In an effort to find out how the ministry plans to address huge budgetary shortfalls in School District 52 and other districts in British Columbia, North Coast MLA Gary Coons informed Education Minister Shirley Bond of the crisis in the B.C. Legislature on Thursday.

Coons said that despite government claims about record funding for school districts, the reality across the province is that school districts are struggling to deal with huge budgetary shortfalls.

"Last week, the Prince Rupert school district sent an SOS to the whole community to act immediately for the sake of their children," said Coons. "A $2 million shortfall is affecting vital school programs and services, resulting in the loss of 18 teaching positions and up to 40 support staff positions that has put the whole community in a crisis mode. The B.C. Liberals are playing a shell game with our children's education funding.

"What is the minister going to do to ensure this school district is adequately funded so they can deliver needed programs to our children?"

School District 52 has calculated that with the Labour Settlement funds removed from consideration in the budget, their actual operating grant is only 95 per cent of last year’s grant.
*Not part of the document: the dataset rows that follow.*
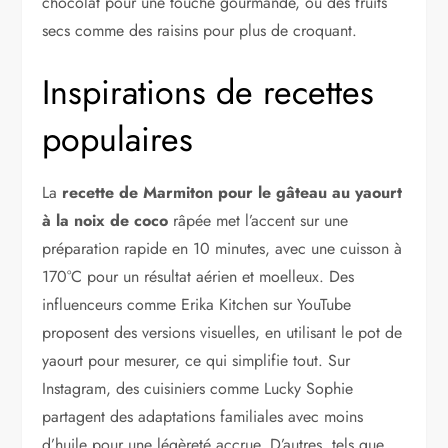
chocolat pour une touche gourmande, ou des fruits
secs comme des raisins pour plus de croquant.
Inspirations de recettes
populaires
La
recette de Marmiton pour le gâteau au yaourt
à la noix de coco
râpée met l’accent sur une
préparation rapide en 10 minutes, avec une cuisson à
170°C pour un résultat aérien et moelleux. Des
influenceurs comme Erika Kitchen sur YouTube
proposent des versions visuelles, en utilisant le pot de
yaourt pour mesurer, ce qui simplifie tout. Sur
Instagram, des cuisiniers comme Lucky Sophie
partagent des adaptations familiales avec moins
d’huile pour une légèreté accrue. D’autres, tels que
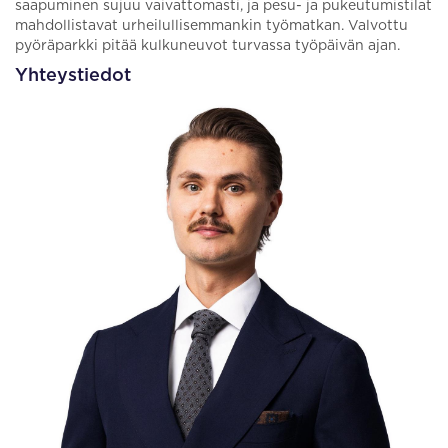
saapuminen sujuu vaivattomasti, ja pesu- ja pukeutumistilat
mahdollistavat urheilullisemmankin työmatkan. Valvottu
pyöräparkki pitää kulkuneuvot turvassa työpäivän ajan.
Yhteystiedot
This, along with other under-funded costs, translates into the district having $2 million less to operate school than it had last year.

Minister Bond responded to Coons by noting that the government has been committed to education and will continue to add record amounts of funding to public education in B. C.

“Not only that, we are very proud of the record we had settling the public sector contracts across this province which was historic,” said Bond. “In fact, we have fully funded the agreements that were negotiated.”

Coons said the minister continues to deny there are problems with funding in B. C. school districts, while parents, teachers and school district staff disagree with the assessment.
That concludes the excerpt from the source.